An iPod touch with a camera. It's a powerful proposition. The fact that it can replace a camera makes it that much more powerful of a gadget, that much more of a threat to everything else—because that means it really can replace everything in a manbag or purse but the phone—iPod, camera, notepad, gaming device, the list goes on. And it's everything that's great about the iPhone 4, but without the technological venereal disease that is a two-year AT&T contract. It's approachable, even to people who aren't super tech savvy—they can keep their simple, reliable phone on any carrier and use the iPod touch right along with it. That's a killer gadget.
[Via Gizmodo]
A friend of mine is moving to France for a year. Her contract with Verizon is up for renewal.
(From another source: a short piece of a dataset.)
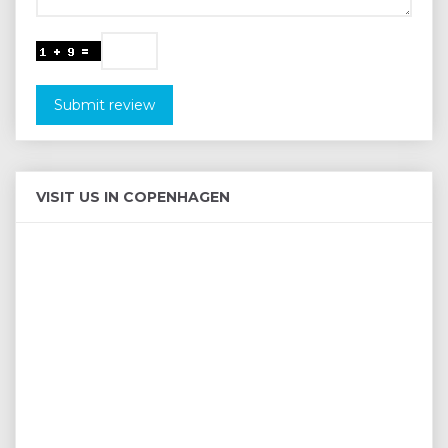
Submit review
VISIT US IN COPENHAGEN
She's not a super dweeb, but she was considering getting a decent Android phone—the Incredible, or Droid X—and simply running it on Wi-Fi, using it as her ultra pocketable computer for music, web browsing, Facebook, email and importantly, an internet-connected camera alongside a cheap pay-as-you-go phone for basic service over there. The Verizon salesperson inexplicably told that wouldn't work at all. I told her it simply wouldn't be very good. What she needs, really, is an iPod touch with the iPhone 4's retina display and dual cameras.
Inexplicably, there's never been a credible iPod touch competitor. The Zune HD doesn't run apps (the handful it's got don't count), so it's limited in what it can do—it's simply a very good music player. Android is still a miserable place to be when it comes to media, and on top of that, all of the Android "tablets" have been thoroughly mediocre. There's nothing out there that's remotely like the iPod touch. And obviously, there's a demand for it, since it's the only iPod whose sales are still growing.
An iPod touch with the iPhone 4's remarkable-for-a-phone camera would be the gadget that's effectively a ninja assassin squad against a whole range of other middling gadgets. A 32GB model would be $300, assuming Apple keeps the same pricing scheme as always. (They will.) A FlipHD is bulkier, shoots the same 720p video, and it's about $150. The average cheapish point-and-shoot is around $150 too, and doesn't shoot photos that are much better in the hands of a normie. An iPod touch with the iPhone 4's excellent camera would replace both of them—with some superior capabilities, like easy uploading to Flickr or Facebook—while doing all of the other things an iPod touch is awesome at for a minimal amount of extra scratch.
The camera app is less flexible than a dedicated camera, this is true. There's no white balance control, or exposure compensation, or other advanced controls you'd find on even middling point-and-shoots. But the people who could replace their point-and-shoot with an iPod touch are the kind of people who didn't mess with that stuff anyway: They point. They shoot. And excellent imaging apps like Hipstamatic and Pano deliver the kinds of effects and fireworks the average person is looking for in their photos. Even I've semi-replaced my S90 with my iPhone 4, for 90 percent of the quick photos I take.
An iPod touch with a camera. It's a powerful proposition. The fact that it can replace a camera makes it that much more powerful of a gadget, that much more of a threat to everything else—because that means it really can replace everything in a manbag or purse but the phone—iPod, camera, notepad, gaming device, the list goes on. And it's everything that's great about the iPhone 4, but without the technological venereal disease that is a two-year AT&T contract. It's approachable, even to people who aren't super tech savvy—they can keep their simple, reliable phone on any carrier and use the iPod touch right along with it. That's a killer gadget.